PS: This is a FEEM working paper. FEEM specializes in environmental economics. I am still looking for a link between the topic of this paper and environmental economics.

Tuesday, February 2, 2010

Why families?

Why do humans life in families, while examples of families in the rest of the animal kingdom are extremely rare? Yes, economists have an answer to that.

Marco Francesconi, Christian Ghiglino and Motty Perry say when the evolutionary objective is to maximize the dissemination of one's genes and 1) paternity is uncertain, 2) children need a long time to develop and they overlap during that time, then families are optimal. Why? Because fathers will only care for the children they recognize as theirs. Fidelity of the mother is crucial for this. Add the fact that children need to stay with the parents for a long time, and you have a family.

All this hinges on the assumption that paternity in uncertain. Why did evolution not solve this? It did in a way, as it seems babies resemble more their fathers than their mothers, at least initially, as mothers naturally bond with their children and fathers need a little more "help" (Abstractless reference). Why did such a mechanism not reinforce itself? Probably because the emergence of the family made it less necessary. And maybe the family emerged for other reasons than this, as evolution had found a solution to this problem.

Monday, February 1, 2010

Even producer prices are flexible

It seems that I am on a vendetta against the myth of rigid prices, but I find it frustrating that macroeconomics keeps insisting on models where price rigidity is crucial despite the evidence that prices are not rigid. I have given plenty of evidence on this blog that retail prices are indeed flexible, in the United States and elsewhere, and even evidence that wages are more flexible than assumed. Too many links to list them here.
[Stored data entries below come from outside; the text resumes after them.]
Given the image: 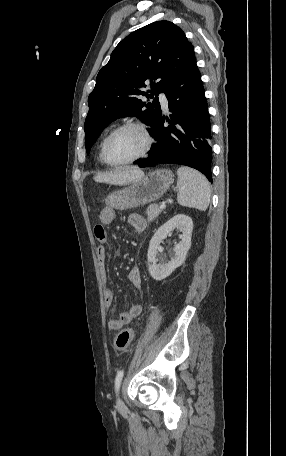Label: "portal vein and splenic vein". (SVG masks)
Segmentation results:
<instances>
[{
	"mask_svg": "<svg viewBox=\"0 0 286 456\" xmlns=\"http://www.w3.org/2000/svg\"><path fill=\"white\" fill-rule=\"evenodd\" d=\"M165 206H166V204H165L164 202H162V203L160 204L159 207H160L161 209H163V208H165Z\"/></svg>",
	"mask_w": 286,
	"mask_h": 456,
	"instance_id": "1",
	"label": "portal vein and splenic vein"
}]
</instances>
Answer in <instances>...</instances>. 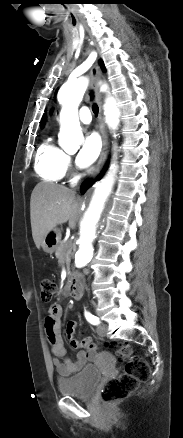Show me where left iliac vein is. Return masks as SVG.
<instances>
[{"mask_svg": "<svg viewBox=\"0 0 183 438\" xmlns=\"http://www.w3.org/2000/svg\"><path fill=\"white\" fill-rule=\"evenodd\" d=\"M106 332H107V327L105 325L100 324L97 326V334L100 337H104L106 335Z\"/></svg>", "mask_w": 183, "mask_h": 438, "instance_id": "1", "label": "left iliac vein"}]
</instances>
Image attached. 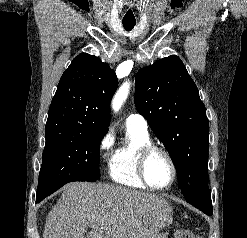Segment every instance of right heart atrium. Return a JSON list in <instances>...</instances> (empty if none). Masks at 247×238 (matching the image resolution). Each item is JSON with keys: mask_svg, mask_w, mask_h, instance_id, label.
Returning a JSON list of instances; mask_svg holds the SVG:
<instances>
[{"mask_svg": "<svg viewBox=\"0 0 247 238\" xmlns=\"http://www.w3.org/2000/svg\"><path fill=\"white\" fill-rule=\"evenodd\" d=\"M113 143V136L110 131H106L100 138L98 149L100 156H103L111 148Z\"/></svg>", "mask_w": 247, "mask_h": 238, "instance_id": "obj_1", "label": "right heart atrium"}]
</instances>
But there is also an argument out there that retail prices are only part of the question, producer prices are where the real action is, and those are definitely rigid. If you are such a firm believer is price rigidity, you are in for a big surprise that should make you lose your faith. Pinelopi Koujianou Goldberg and Rebecca Hellerstein show that producer prices are about as flexible as consumer prices that include temporary sales, and more flexible than consumer prices excluding sales periods. So, what is going to be the next line of defense of the religion of price rigidity?